**Task description**
Only the lines from the one with "Image resolution: width=1280" to the end of the data, both ends included, should be output, exactly as they stand and without pictures.
BEGIN Listed records
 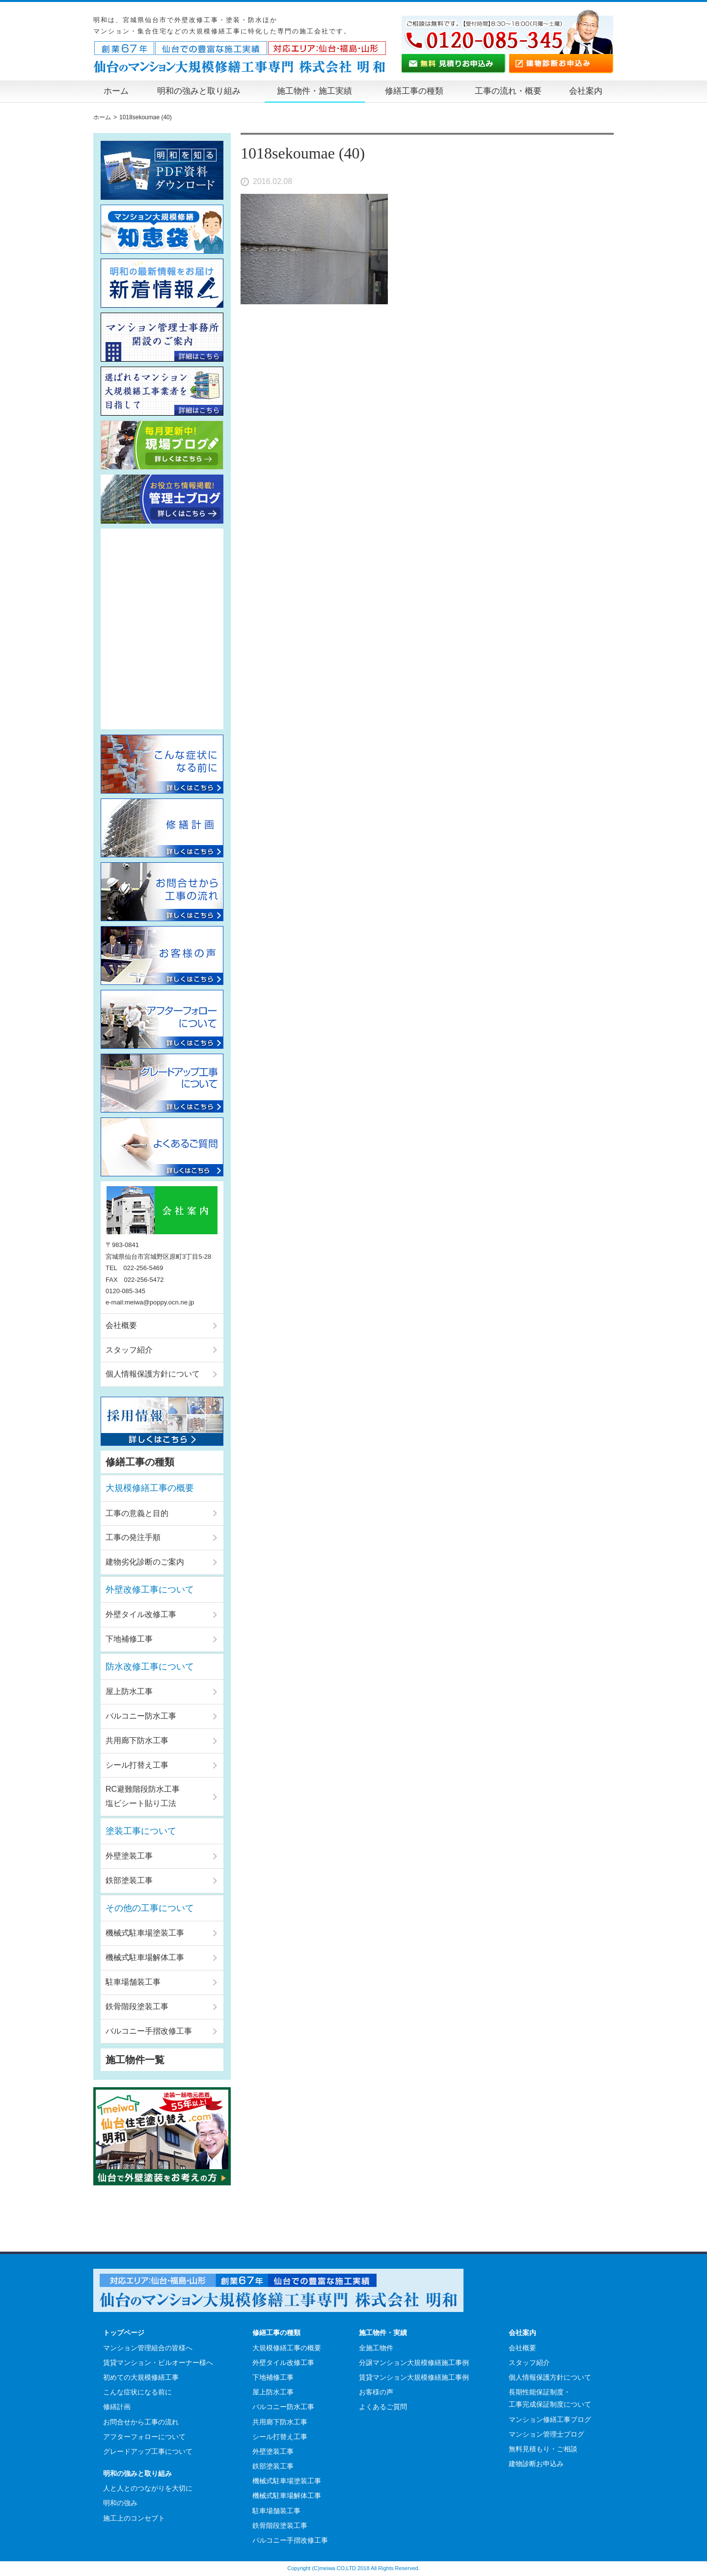 What do you see at coordinates (141, 2377) in the screenshot?
I see `初めての大規模修繕工事` at bounding box center [141, 2377].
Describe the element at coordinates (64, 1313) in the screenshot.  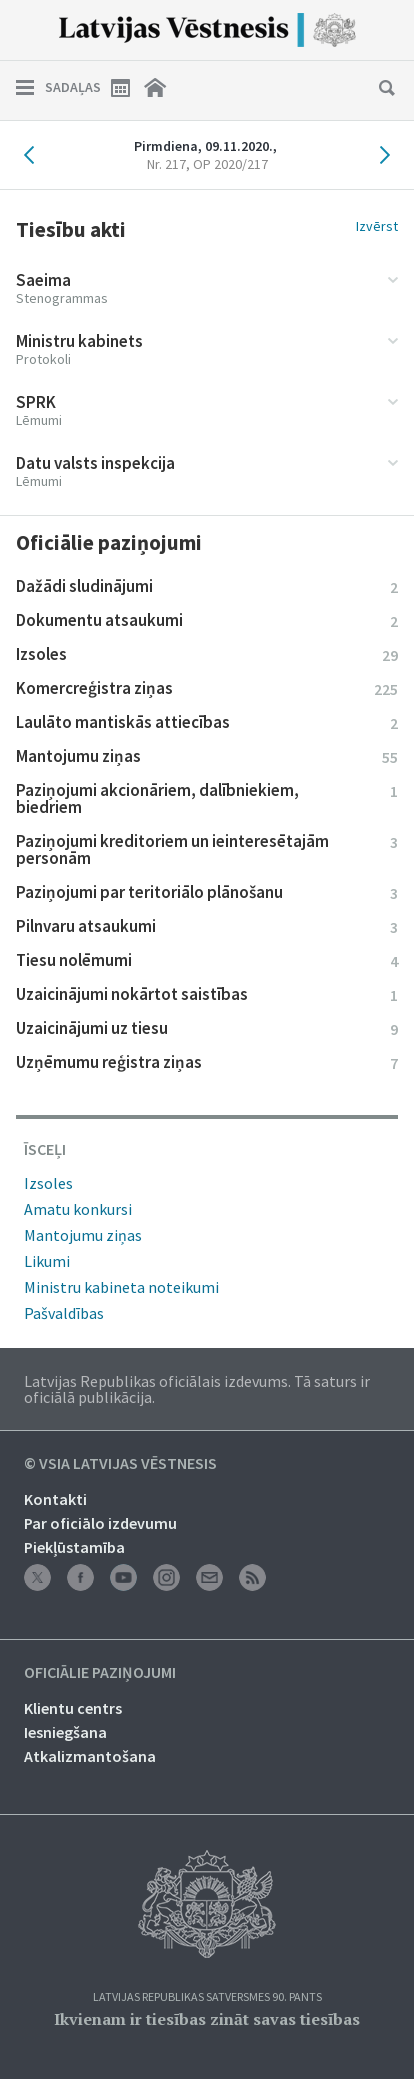
I see `Pašvaldības` at that location.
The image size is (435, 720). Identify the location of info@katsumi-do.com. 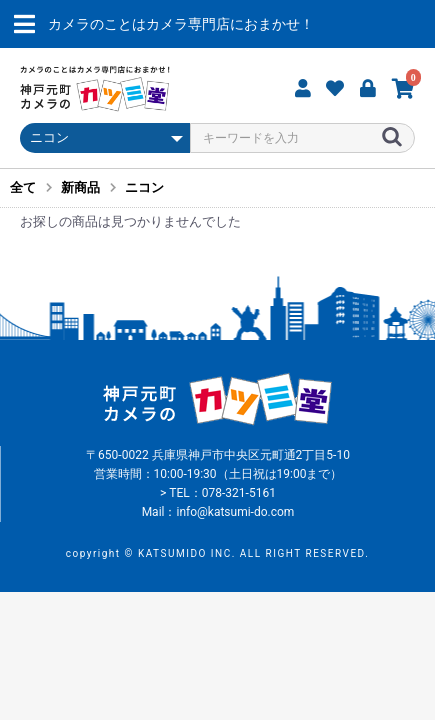
(235, 512).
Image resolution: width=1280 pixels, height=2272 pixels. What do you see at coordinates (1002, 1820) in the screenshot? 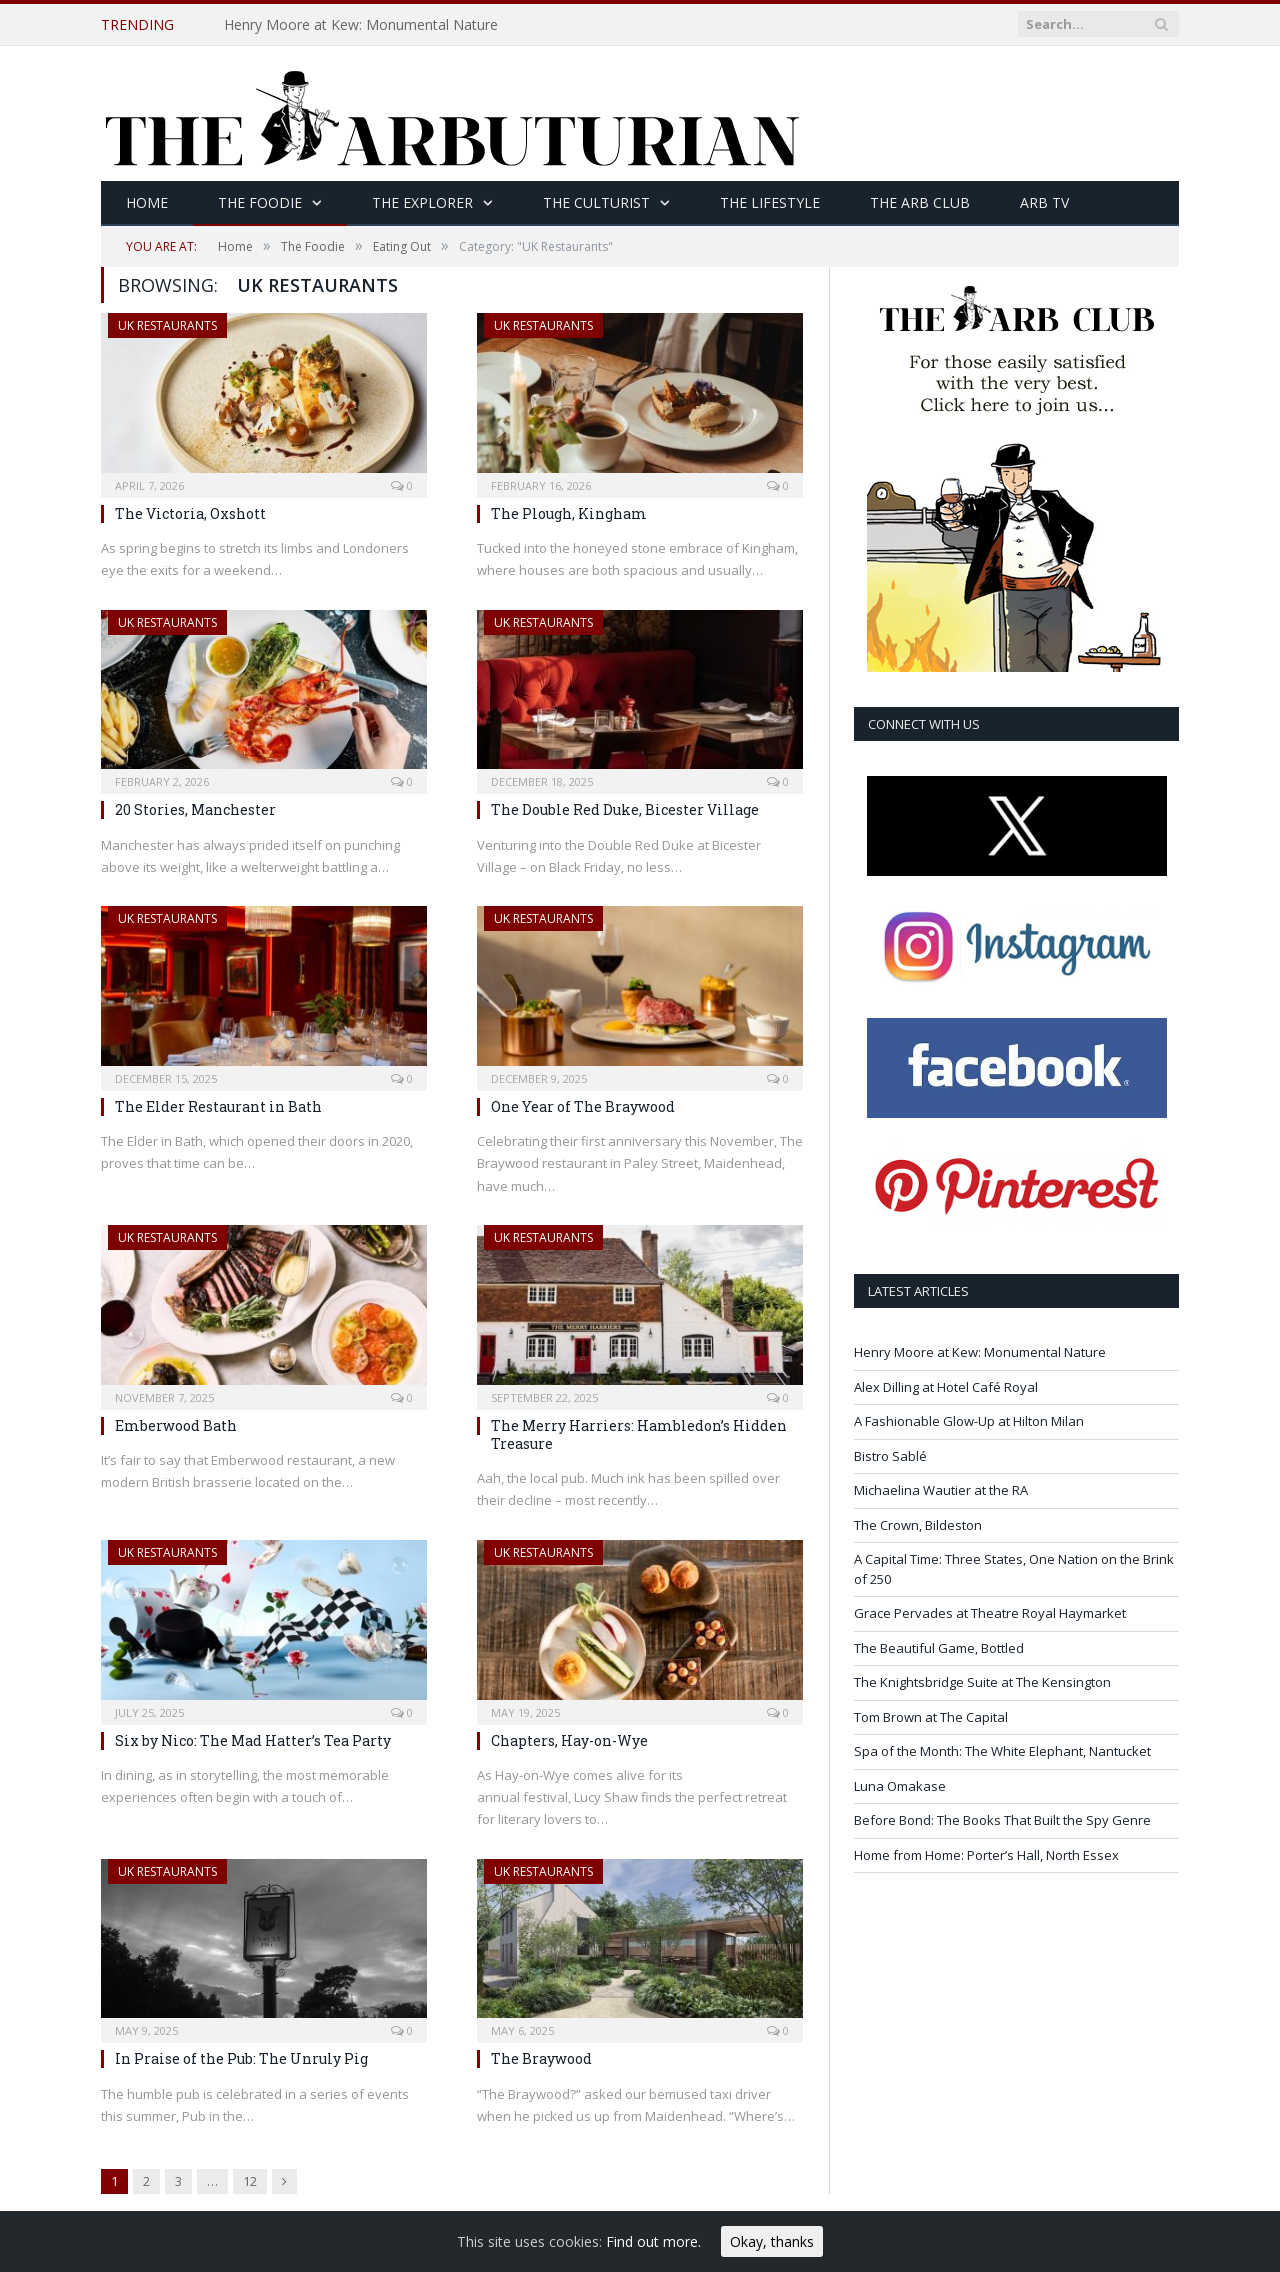
I see `Before Bond: The Books That Built the Spy Genre` at bounding box center [1002, 1820].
END Listed records
**Output**
Image resolution: width=1280 pixels, height=2272 pixels. What do you see at coordinates (1002, 1820) in the screenshot? 
I see `Before Bond: The Books That Built the Spy Genre` at bounding box center [1002, 1820].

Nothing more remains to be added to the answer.